Bringing Up Father
- Genre: Radio sitcom
- Running time: 30 minutes
- Country of origin: United States
- Language(s): English
- Syndicates: NBC Blue Network on NBC Radio.
- Starring: Mark Smith, Agnes Moorehead, Neil O'Malley, Helen Shields, Joan Banks, Craig McDonnell.
- Original release: July 1 – September 30, 1941
- Sponsored by: Lever Brothers

= Bringing Up Father (radio) =

1941 American radio sitcom

Bringing Up Father is an American radio situation comedy show based on the comic strip Bringing Up Father by George McManus. It aired from July 1 to September 30, 1941, each Tuesday at 9 p.m. on NBC Radio. Each episode was a half-hour long. The sponsor was Lever Brothers.

==Plot==

Much like the comic strip each episode featured Jiggs' family in domestic hijinks, with Jiggs usually the victim of his wife's anger.

==Cast==
- Jiggs: Mark Smith, Neil O'Malley.
- Maggie: Agnes Moorehead
- Nora: Helen Shields, Joan Banks
- Dinty Moore: Craig McDonnell

==Theme song==

The music was composed by Merle Kendrick.

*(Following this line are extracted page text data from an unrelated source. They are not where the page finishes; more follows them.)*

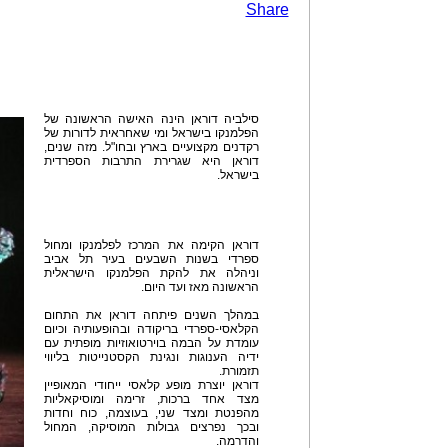
Share
סילביה דוראן הינה האישה הראשונה של
הפלמנקו בישראל ומי שאחראית לדורות של
רקדנים מקצועיים בארץ ובחו"ל. מזה שנים,
דוראן היא שגרירת התרבות הספרדית
בישראל.
דוראן הקימה את המרכז לפלמנקו ומחול
ספרדי בשנות השבעים בעיר תל אביב
וניהלה את להקת הפלמנקו הישראלית
הראשונה מאז ועד היום.
במהלך השנים פיתחה דוראן את התחום
הקלאסי-ספרדי בריקודה ובהופעותיה וכיום
עומדת על הבמה בוירטואוזיות מופתית עם
ידיה הענוגות ונגינת הקסטנייטות בליווי
תזמורת.
דוראן יוצרת מופע קלאסי ייחודי המאופיין
מצד אחד ברכות, זרימה ומוסיקאליות
מהפנטת ומצד שני, בעוצמה, כוח וחדות
ובכך נפרצים גבולות המוסיקה, המחול
והדרמה.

Jiggs, stand up and be a man,

Don't let Maggie get under your collar

Jiggs, be a man for once

And stand up and holler

Jiggs, it's time you make your stand

But it's sure not to make us quit singing of "Bringing Up Father"

==Audio example==
Internet Archive: Bringing Up Father

Note: This audio example is actually from the 1931 version of the Bringing Up Father radio show, made under the supervision of the William Morris Agency. The 1931 transcription program of Bringing Up Father was originally broadcast by The Yankee Chain, which consisted of seven New England radio stations operated by the Shepherd Broadcasting Company.